Exercise: Examine the residuals of this model. Is the assumption of normally distributed residuals reasonable?

A: The assumption of normally distributed residuals is reasonable since the residuals are normally distributed with a relatively constant variance.

plot(m_lwage_iq, which = 1)

plot(m_lwage_iq, which = 2)

Recall that the posterior distribution of \(\alpha\) and \(\beta\) given \(\sigma^2\) is normal, but marginally follows a \(t\) distribution with \(n-p-1\) degrees of freedom. In this case, \(p=1\), since IQ is the only predictor of log-wage included in our model. Therefore both \(\alpha\) and \(\beta\) will have a posteriors that follow a \(t\) distribution 933 degrees of freedom - since the df is so large these distributions will actually be approximately normal.

Under the reference prior \(p(\alpha, \beta, \sigma^2) \propto 1/\sigma^2\), give a 95% posterior credible interval for \(\beta\), the coefficient of IQ.
1. (0.00793, 0.00967)
2. (0.00709, 0.01050)
3. (0.00663, 0.01098)
4. (0.00010, 0.01750)

confint(m_lwage_iq, level = 0.95)

##                   2.5 %     97.5 %
## (Intercept) 5.712290445 6.06169800
## iq          0.007100959 0.01051335

Exercise: The coefficient of IQ is very small, which is expected since a one point increase in IQ score can hardly be expected to have a high multiplicative effect on wage. One way to make the coefficient more interpretable is to standardize IQ before putting it into the model.
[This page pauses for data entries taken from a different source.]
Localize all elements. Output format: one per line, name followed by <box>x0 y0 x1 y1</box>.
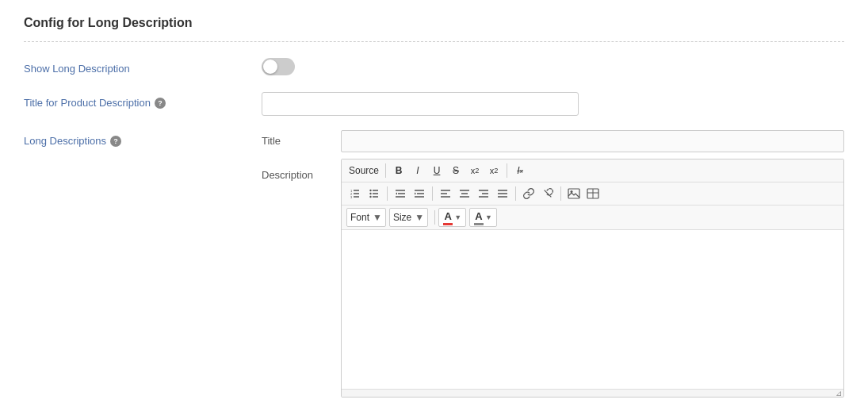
toolbar-sep4 <box>432 186 433 201</box>
toolbar-sep6 <box>560 186 561 201</box>
long-descriptions-label: Long Descriptions ? <box>24 130 262 147</box>
bg-color-dropdown-arrow: ▼ <box>485 213 492 221</box>
ordered-list-button[interactable]: 1 2 3 <box>346 185 364 202</box>
title-product-desc-control <box>262 92 844 116</box>
font-color-label: A <box>444 210 451 222</box>
bg-color-underline <box>474 223 484 225</box>
font-color-underline <box>443 223 453 225</box>
show-long-desc-label: Show Long Description <box>24 58 262 75</box>
unordered-list-button[interactable] <box>365 185 383 202</box>
toolbar-sep5 <box>515 186 516 201</box>
superscript-button[interactable]: x2 <box>485 162 503 179</box>
font-select[interactable]: Font ▼ <box>346 208 386 227</box>
section-title: Config for Long Description <box>24 16 844 30</box>
toolbar-sep2 <box>507 163 507 178</box>
show-long-desc-toggle[interactable] <box>262 58 295 75</box>
font-dropdown-arrow: ▼ <box>373 212 382 223</box>
source-button[interactable]: Source <box>346 162 381 179</box>
svg-line-32 <box>545 190 552 198</box>
size-select[interactable]: Size ▼ <box>389 208 428 227</box>
image-button[interactable] <box>565 185 583 202</box>
svg-point-10 <box>369 193 371 194</box>
svg-marker-19 <box>415 193 416 195</box>
svg-point-9 <box>369 190 371 191</box>
show-long-desc-row: Show Long Description <box>24 58 844 78</box>
toolbar-sep3 <box>387 186 388 201</box>
font-color-separator <box>434 210 435 225</box>
strikethrough-button[interactable]: S <box>447 162 465 179</box>
svg-rect-33 <box>568 189 579 198</box>
rich-text-editor: Source B I U S x2 x2 Ix <box>341 159 844 398</box>
editor-toolbar-row2: 1 2 3 <box>342 182 843 206</box>
resize-handle: ⊿ <box>835 389 842 398</box>
long-desc-content: Title Description Source B I U S <box>262 130 844 398</box>
editor-footer: ⊿ <box>342 389 843 397</box>
underline-button[interactable]: U <box>428 162 445 179</box>
italic-button[interactable]: I <box>409 162 426 179</box>
align-right-button[interactable] <box>475 185 492 202</box>
long-desc-help-icon[interactable]: ? <box>110 136 121 147</box>
toggle-thumb <box>263 60 277 74</box>
bg-color-button[interactable]: A ▼ <box>469 208 497 227</box>
section-divider <box>24 41 844 42</box>
svg-marker-15 <box>396 193 397 195</box>
align-center-button[interactable] <box>456 185 473 202</box>
bg-color-label: A <box>475 210 482 222</box>
long-desc-title-input[interactable] <box>341 130 844 152</box>
long-desc-fields: Source B I U S x2 x2 Ix <box>341 130 844 398</box>
sub-labels: Title Description <box>262 130 341 398</box>
size-dropdown-arrow: ▼ <box>415 212 424 223</box>
font-color-button[interactable]: A ▼ <box>438 208 466 227</box>
long-descriptions-row: Long Descriptions ? Title Description So… <box>24 130 844 398</box>
title-help-icon[interactable]: ? <box>155 98 166 109</box>
sub-label-description: Description <box>262 169 341 181</box>
title-product-desc-row: Title for Product Description ? <box>24 92 844 116</box>
table-button[interactable] <box>584 185 602 202</box>
toolbar-sep1 <box>385 163 386 178</box>
size-select-label: Size <box>393 212 411 223</box>
clear-format-button[interactable]: Ix <box>511 162 529 179</box>
align-left-button[interactable] <box>437 185 454 202</box>
page-container: Config for Long Description Show Long De… <box>0 0 868 411</box>
unlink-button[interactable] <box>539 185 556 202</box>
subscript-button[interactable]: x2 <box>466 162 484 179</box>
svg-point-11 <box>369 196 371 198</box>
bold-button[interactable]: B <box>390 162 407 179</box>
font-color-dropdown-arrow: ▼ <box>454 213 461 221</box>
link-button[interactable] <box>520 185 537 202</box>
svg-text:3: 3 <box>350 195 353 199</box>
title-product-desc-input[interactable] <box>262 92 579 116</box>
title-product-desc-label: Title for Product Description ? <box>24 92 262 109</box>
font-select-label: Font <box>350 212 369 223</box>
editor-toolbar-row3: Font ▼ Size ▼ A <box>342 206 843 230</box>
outdent-button[interactable] <box>392 185 409 202</box>
sub-label-title: Title <box>262 135 341 147</box>
indent-button[interactable] <box>411 185 428 202</box>
justify-button[interactable] <box>494 185 511 202</box>
editor-body[interactable] <box>342 230 843 389</box>
editor-toolbar-row1: Source B I U S x2 x2 Ix <box>342 159 843 182</box>
show-long-desc-control <box>262 58 844 78</box>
From this new model, an increase in IQ of 1 standard deviation (15 points) is estimated to increase wage by what percentage?

The increase percent of wage per 1 standard deviation increase in IQ is approximately 0.3336.

m_lwage_liq <- lm(lwage ~ log(iq), data = wage)
summary(m_lwage_liq)

## 
## Call:
## lm(formula = lwage ~ log(iq), data = wage)
## 
## Residuals:
##      Min       1Q   Median       3Q      Max 
## -2.09743 -0.24828  0.02547  0.27542  1.21110 
## 
## Coefficients:
##             Estimate Std. Error t value Pr(>|t|)    
## (Intercept)  2.94217    0.38409   7.660 4.64e-14 ***
## log(iq)      0.83299    0.08334   9.995  < 2e-16 ***
## ---
## Signif. codes:  0 '***' 0.001 '**' 0.01 '*' 0.05 '.' 0.1 ' ' 1
## 
## Residual standard error: 0.4005 on 933 degrees of freedom
## Multiple R-squared:  0.09672,    Adjusted R-squared:  0.09576 
## F-statistic: 99.91 on 1 and 933 DF,  p-value: < 2.2e-16

sd <- summary(m_lwage_liq)$sigma
beta_liq <- summary(m_lwage_liq)$coefficients[2,1]
wage_increase_by_1sd <- beta_liq*sd; print(wage_increase_by_1sd)

## [1] 0.3335917

Multiple linear regression

It is evident that wage can be explained by many predictors, such as experience, education, and IQ. We can include all relevant covariates in a regression model in an attempt to explain as much wage variation as possible.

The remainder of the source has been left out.